### ABOUT THIS TASK
Please retype the entries below word for word, passing over every picture.
─── DATA PROVIDED
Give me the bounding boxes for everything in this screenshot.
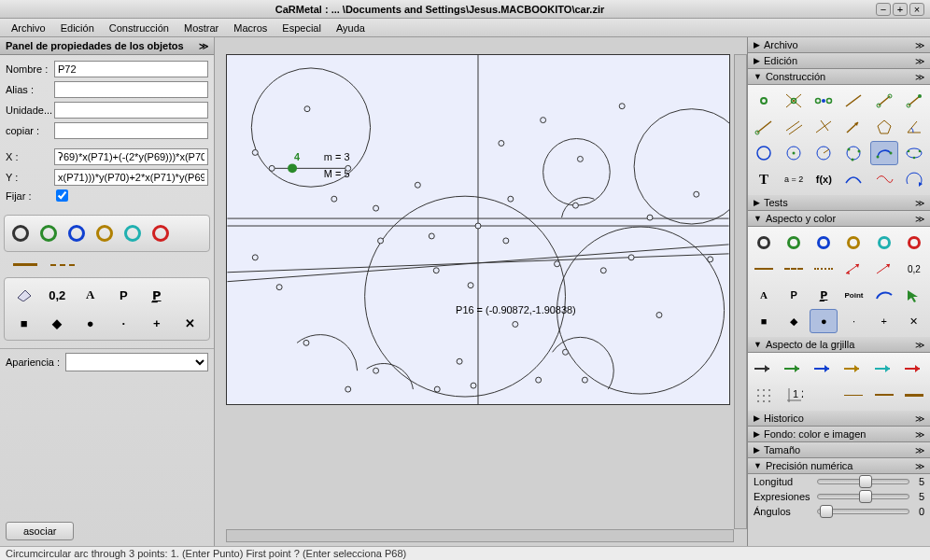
color-red[interactable]	[152, 225, 169, 242]
show-name-tool[interactable]: A	[77, 284, 105, 306]
rp-aspecto[interactable]: ▼Aspecto y color≫	[748, 211, 930, 227]
tool-polygon[interactable]	[870, 115, 898, 139]
asp-line-dash[interactable]	[780, 257, 808, 281]
shape-diamond[interactable]: ◆	[44, 312, 72, 334]
tool-conic[interactable]	[900, 141, 928, 165]
color-cyan[interactable]	[124, 225, 141, 242]
asp-color-brown[interactable]	[839, 231, 867, 255]
x-input[interactable]	[54, 148, 208, 165]
asp-circ[interactable]: ●	[810, 309, 838, 333]
tool-vector[interactable]	[839, 115, 867, 139]
rp-tests[interactable]: ▶Tests≫	[748, 195, 930, 211]
y-input[interactable]	[54, 169, 208, 186]
asp-line-dot[interactable]	[810, 257, 838, 281]
unidad-input[interactable]	[54, 102, 208, 119]
line-solid[interactable]	[13, 263, 37, 266]
fijar-checkbox[interactable]	[56, 189, 68, 202]
menu-construccion[interactable]: Construcción	[102, 21, 176, 35]
shape-dot[interactable]: ·	[110, 312, 138, 334]
grid-med[interactable]	[870, 383, 898, 407]
tool-circle3[interactable]	[839, 141, 867, 165]
alias-input[interactable]	[54, 81, 208, 98]
tool-perpendicular[interactable]	[810, 115, 838, 139]
asp-cross[interactable]: ✕	[900, 309, 928, 333]
asp-sq[interactable]: ■	[750, 309, 778, 333]
tool-text[interactable]: T	[750, 167, 778, 191]
close-button[interactable]: ×	[909, 3, 924, 16]
color-green[interactable]	[40, 225, 57, 242]
tool-intersection[interactable]	[780, 89, 808, 113]
tool-ray[interactable]	[750, 115, 778, 139]
minimize-button[interactable]: −	[876, 3, 891, 16]
tool-point[interactable]	[750, 89, 778, 113]
nombre-input[interactable]	[54, 61, 208, 77]
asp-show-p2[interactable]: P̲	[810, 283, 838, 307]
grid-arrow-red[interactable]	[900, 357, 928, 381]
tool-circle[interactable]	[750, 141, 778, 165]
asociar-button[interactable]: asociar	[6, 522, 74, 540]
tool-line[interactable]	[839, 89, 867, 113]
canvas-scrollbar-horizontal[interactable]	[226, 529, 734, 542]
asp-line-solid[interactable]	[750, 257, 778, 281]
shape-cross[interactable]: ✕	[176, 312, 204, 334]
ang-slider[interactable]	[817, 509, 909, 514]
grid-arrow-brown[interactable]	[839, 357, 867, 381]
show-value-tool[interactable]: P	[110, 284, 138, 306]
menu-mostrar[interactable]: Mostrar	[176, 21, 226, 35]
longitud-slider[interactable]	[817, 479, 909, 484]
tool-trace[interactable]	[870, 167, 898, 191]
grid-none[interactable]	[810, 383, 838, 407]
tool-segment[interactable]	[870, 89, 898, 113]
geometry-canvas[interactable]: 4 m = 3 M = 5 P16 = (-0.90872,-1.90838)	[226, 54, 730, 405]
tool-locus[interactable]	[839, 167, 867, 191]
tool-midpoint[interactable]	[810, 89, 838, 113]
menu-especial[interactable]: Especial	[275, 21, 329, 35]
maximize-button[interactable]: +	[893, 3, 908, 16]
asp-arc-icon[interactable]	[870, 283, 898, 307]
asp-color-cyan[interactable]	[870, 231, 898, 255]
rp-construccion[interactable]: ▼Construcción≫	[748, 69, 930, 85]
asp-arrow-both[interactable]	[839, 257, 867, 281]
grid-dots[interactable]	[750, 383, 778, 407]
canvas-scrollbar-vertical[interactable]	[734, 54, 747, 529]
properties-panel-header[interactable]: Panel de propiedades de los objetos ≫	[0, 37, 214, 55]
asp-show-a[interactable]: A	[750, 283, 778, 307]
rp-aspecto-grid[interactable]: ▼Aspecto de la grjilla≫	[748, 337, 930, 353]
tool-circle-center[interactable]	[780, 141, 808, 165]
grid-arrow-blue[interactable]	[810, 357, 838, 381]
menu-macros[interactable]: Macros	[226, 21, 275, 35]
menu-edicion[interactable]: Edición	[53, 21, 102, 35]
tool-animate[interactable]	[900, 167, 928, 191]
rp-edicion[interactable]: ▶Edición≫	[748, 53, 930, 69]
tool-parallel[interactable]	[780, 115, 808, 139]
asp-precision[interactable]: 0,2	[900, 257, 928, 281]
copiar-input[interactable]	[54, 122, 208, 139]
shape-plus[interactable]: +	[143, 312, 171, 334]
apariencia-select[interactable]	[65, 353, 208, 371]
asp-color-blue[interactable]	[810, 231, 838, 255]
grid-thick[interactable]	[900, 383, 928, 407]
shape-circle[interactable]: ●	[77, 312, 105, 334]
asp-dot[interactable]: ·	[839, 309, 867, 333]
tool-expression[interactable]: a = 2	[780, 167, 808, 191]
asp-color-black[interactable]	[750, 231, 778, 255]
grid-arrow-black[interactable]	[750, 357, 778, 381]
tool-function[interactable]: f(x)	[810, 167, 838, 191]
eraser-tool[interactable]	[10, 284, 38, 306]
show-label-tool[interactable]: P̲	[143, 284, 171, 306]
tool-circle-radius[interactable]	[810, 141, 838, 165]
rp-precision[interactable]: ▼Precisión numérica≫	[748, 458, 930, 474]
line-dashed[interactable]	[50, 264, 75, 266]
grid-axes[interactable]: 1 2	[780, 383, 808, 407]
tool-fixed-segment[interactable]	[900, 89, 928, 113]
asp-show-point[interactable]: Point	[839, 283, 867, 307]
grid-arrow-green[interactable]	[780, 357, 808, 381]
asp-color-red[interactable]	[900, 231, 928, 255]
asp-arrow-end[interactable]	[870, 257, 898, 281]
asp-show-p[interactable]: P	[780, 283, 808, 307]
rp-archivo[interactable]: ▶Archivo≫	[748, 37, 930, 53]
rp-historico[interactable]: ▶Historico≫	[748, 411, 930, 427]
color-black[interactable]	[12, 225, 29, 242]
asp-plus[interactable]: +	[870, 309, 898, 333]
shape-square[interactable]: ■	[10, 312, 38, 334]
──────
### EXPECTED ANSWER
Give me the bounding boxes for everything in this screenshot.
color-red[interactable]	[152, 225, 169, 242]
show-name-tool[interactable]: A	[77, 284, 105, 306]
rp-aspecto[interactable]: ▼Aspecto y color≫	[748, 211, 930, 227]
tool-polygon[interactable]	[870, 115, 898, 139]
asp-line-dash[interactable]	[780, 257, 808, 281]
shape-diamond[interactable]: ◆	[44, 312, 72, 334]
tool-conic[interactable]	[900, 141, 928, 165]
color-cyan[interactable]	[124, 225, 141, 242]
asp-color-brown[interactable]	[839, 231, 867, 255]
x-input[interactable]	[54, 148, 208, 165]
asp-circ[interactable]: ●	[810, 309, 838, 333]
tool-vector[interactable]	[839, 115, 867, 139]
rp-tests[interactable]: ▶Tests≫	[748, 195, 930, 211]
y-input[interactable]	[54, 169, 208, 186]
asp-line-dot[interactable]	[810, 257, 838, 281]
unidad-input[interactable]	[54, 102, 208, 119]
line-solid[interactable]	[13, 263, 37, 266]
fijar-checkbox[interactable]	[56, 189, 68, 202]
menu-construccion[interactable]: Construcción	[102, 21, 176, 35]
shape-dot[interactable]: ·	[110, 312, 138, 334]
grid-med[interactable]	[870, 383, 898, 407]
tool-circle3[interactable]	[839, 141, 867, 165]
alias-input[interactable]	[54, 81, 208, 98]
tool-perpendicular[interactable]	[810, 115, 838, 139]
asp-cross[interactable]: ✕	[900, 309, 928, 333]
asp-sq[interactable]: ■	[750, 309, 778, 333]
tool-text[interactable]: T	[750, 167, 778, 191]
close-button[interactable]: ×	[909, 3, 924, 16]
color-green[interactable]	[40, 225, 57, 242]
tool-intersection[interactable]	[780, 89, 808, 113]
tool-ray[interactable]	[750, 115, 778, 139]
minimize-button[interactable]: −	[876, 3, 891, 16]
tool-point[interactable]	[750, 89, 778, 113]
nombre-input[interactable]	[54, 61, 208, 77]
asp-show-p2[interactable]: P̲	[810, 283, 838, 307]
grid-arrow-red[interactable]	[900, 357, 928, 381]
tool-circle[interactable]	[750, 141, 778, 165]
asociar-button[interactable]: asociar	[6, 522, 74, 540]
tool-line[interactable]	[839, 89, 867, 113]
canvas-scrollbar-horizontal[interactable]	[226, 529, 734, 542]
asp-line-solid[interactable]	[750, 257, 778, 281]
shape-cross[interactable]: ✕	[176, 312, 204, 334]
ang-slider[interactable]	[817, 509, 909, 514]
grid-arrow-brown[interactable]	[839, 357, 867, 381]
show-value-tool[interactable]: P	[110, 284, 138, 306]
menu-mostrar[interactable]: Mostrar	[176, 21, 226, 35]
longitud-slider[interactable]	[817, 479, 909, 484]
tool-trace[interactable]	[870, 167, 898, 191]
grid-none[interactable]	[810, 383, 838, 407]
tool-segment[interactable]	[870, 89, 898, 113]
geometry-canvas[interactable]: 4 m = 3 M = 5 P16 = (-0.90872,-1.90838)	[226, 54, 730, 405]
tool-locus[interactable]	[839, 167, 867, 191]
tool-midpoint[interactable]	[810, 89, 838, 113]
menu-especial[interactable]: Especial	[275, 21, 329, 35]
maximize-button[interactable]: +	[893, 3, 908, 16]
asp-arc-icon[interactable]	[870, 283, 898, 307]
asp-color-cyan[interactable]	[870, 231, 898, 255]
rp-construccion[interactable]: ▼Construcción≫	[748, 69, 930, 85]
asp-arrow-both[interactable]	[839, 257, 867, 281]
grid-dots[interactable]	[750, 383, 778, 407]
canvas-scrollbar-vertical[interactable]	[734, 54, 747, 529]
properties-panel-header[interactable]: Panel de propiedades de los objetos ≫	[0, 37, 214, 55]
asp-show-a[interactable]: A	[750, 283, 778, 307]
rp-aspecto-grid[interactable]: ▼Aspecto de la grjilla≫	[748, 337, 930, 353]
tool-circle-center[interactable]	[780, 141, 808, 165]
grid-arrow-blue[interactable]	[810, 357, 838, 381]
menu-macros[interactable]: Macros	[226, 21, 275, 35]
menu-edicion[interactable]: Edición	[53, 21, 102, 35]
tool-animate[interactable]	[900, 167, 928, 191]
rp-edicion[interactable]: ▶Edición≫	[748, 53, 930, 69]
tool-parallel[interactable]	[780, 115, 808, 139]
asp-precision[interactable]: 0,2	[900, 257, 928, 281]
copiar-input[interactable]	[54, 122, 208, 139]
shape-plus[interactable]: +	[143, 312, 171, 334]
apariencia-select[interactable]	[65, 353, 208, 371]
asp-color-blue[interactable]	[810, 231, 838, 255]
grid-thick[interactable]	[900, 383, 928, 407]
shape-circle[interactable]: ●	[77, 312, 105, 334]
asp-dot[interactable]: ·	[839, 309, 867, 333]
tool-expression[interactable]: a = 2	[780, 167, 808, 191]
asp-color-black[interactable]	[750, 231, 778, 255]
grid-arrow-black[interactable]	[750, 357, 778, 381]
tool-function[interactable]: f(x)	[810, 167, 838, 191]
eraser-tool[interactable]	[10, 284, 38, 306]
show-label-tool[interactable]: P̲	[143, 284, 171, 306]
tool-circle-radius[interactable]	[810, 141, 838, 165]
rp-precision[interactable]: ▼Precisión numérica≫	[748, 458, 930, 474]
line-dashed[interactable]	[50, 264, 75, 266]
grid-axes[interactable]: 1 2	[780, 383, 808, 407]
tool-fixed-segment[interactable]	[900, 89, 928, 113]
asp-show-point[interactable]: Point	[839, 283, 867, 307]
grid-arrow-green[interactable]	[780, 357, 808, 381]
asp-color-red[interactable]	[900, 231, 928, 255]
asp-arrow-end[interactable]	[870, 257, 898, 281]
asp-show-p[interactable]: P	[780, 283, 808, 307]
rp-archivo[interactable]: ▶Archivo≫	[748, 37, 930, 53]
rp-historico[interactable]: ▶Historico≫	[748, 411, 930, 427]
color-black[interactable]	[12, 225, 29, 242]
asp-plus[interactable]: +	[870, 309, 898, 333]
shape-square[interactable]: ■	[10, 312, 38, 334]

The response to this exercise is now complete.